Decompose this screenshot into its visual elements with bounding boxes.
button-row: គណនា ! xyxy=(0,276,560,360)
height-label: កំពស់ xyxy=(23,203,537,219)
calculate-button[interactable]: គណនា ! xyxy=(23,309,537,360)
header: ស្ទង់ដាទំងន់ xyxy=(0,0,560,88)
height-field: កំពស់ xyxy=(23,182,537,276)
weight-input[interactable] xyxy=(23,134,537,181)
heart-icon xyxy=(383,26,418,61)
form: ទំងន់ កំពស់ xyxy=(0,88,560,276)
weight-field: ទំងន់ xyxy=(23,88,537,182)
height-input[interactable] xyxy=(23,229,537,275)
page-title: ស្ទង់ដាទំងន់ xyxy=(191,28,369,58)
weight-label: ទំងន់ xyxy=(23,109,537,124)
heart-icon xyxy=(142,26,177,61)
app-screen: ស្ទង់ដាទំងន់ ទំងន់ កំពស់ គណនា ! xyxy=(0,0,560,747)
--
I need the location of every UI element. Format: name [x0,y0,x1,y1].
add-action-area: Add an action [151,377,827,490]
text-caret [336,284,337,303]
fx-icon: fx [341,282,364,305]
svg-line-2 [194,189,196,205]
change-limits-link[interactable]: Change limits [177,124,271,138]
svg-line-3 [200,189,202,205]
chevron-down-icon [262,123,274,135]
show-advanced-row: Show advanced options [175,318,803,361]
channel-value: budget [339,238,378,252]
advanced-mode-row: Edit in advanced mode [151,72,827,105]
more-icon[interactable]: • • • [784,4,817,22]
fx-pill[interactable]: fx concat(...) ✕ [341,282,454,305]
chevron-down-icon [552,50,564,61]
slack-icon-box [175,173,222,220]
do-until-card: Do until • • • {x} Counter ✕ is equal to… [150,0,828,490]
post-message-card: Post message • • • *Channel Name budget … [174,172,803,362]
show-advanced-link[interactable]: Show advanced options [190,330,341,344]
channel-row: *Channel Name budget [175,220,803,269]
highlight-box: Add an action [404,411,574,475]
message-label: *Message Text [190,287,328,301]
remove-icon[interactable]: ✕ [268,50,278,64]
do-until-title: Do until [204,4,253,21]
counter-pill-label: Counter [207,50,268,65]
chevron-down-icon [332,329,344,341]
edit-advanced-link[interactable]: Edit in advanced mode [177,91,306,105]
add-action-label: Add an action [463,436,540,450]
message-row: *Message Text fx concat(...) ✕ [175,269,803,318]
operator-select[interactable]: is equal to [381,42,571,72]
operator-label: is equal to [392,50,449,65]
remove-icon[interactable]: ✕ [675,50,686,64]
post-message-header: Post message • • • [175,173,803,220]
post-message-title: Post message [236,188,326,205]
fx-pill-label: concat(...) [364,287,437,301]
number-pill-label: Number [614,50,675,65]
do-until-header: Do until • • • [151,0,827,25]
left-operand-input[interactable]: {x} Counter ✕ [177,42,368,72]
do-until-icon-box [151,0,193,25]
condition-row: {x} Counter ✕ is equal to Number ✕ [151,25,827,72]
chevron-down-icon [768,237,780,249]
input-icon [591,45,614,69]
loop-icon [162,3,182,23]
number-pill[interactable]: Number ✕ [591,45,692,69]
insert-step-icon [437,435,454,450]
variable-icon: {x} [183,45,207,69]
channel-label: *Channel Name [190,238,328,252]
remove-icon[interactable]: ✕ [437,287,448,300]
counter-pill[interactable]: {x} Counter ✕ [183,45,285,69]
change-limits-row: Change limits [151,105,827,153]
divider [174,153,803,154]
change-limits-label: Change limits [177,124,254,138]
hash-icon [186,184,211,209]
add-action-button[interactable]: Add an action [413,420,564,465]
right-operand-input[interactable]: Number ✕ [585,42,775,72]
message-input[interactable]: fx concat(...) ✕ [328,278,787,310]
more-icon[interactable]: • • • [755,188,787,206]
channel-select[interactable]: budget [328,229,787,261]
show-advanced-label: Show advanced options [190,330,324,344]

* **EXERCISE GOAL**: Within the entries above, count the lines that include "label". The answer is that number alone.

* **TASK ANSWER**: 11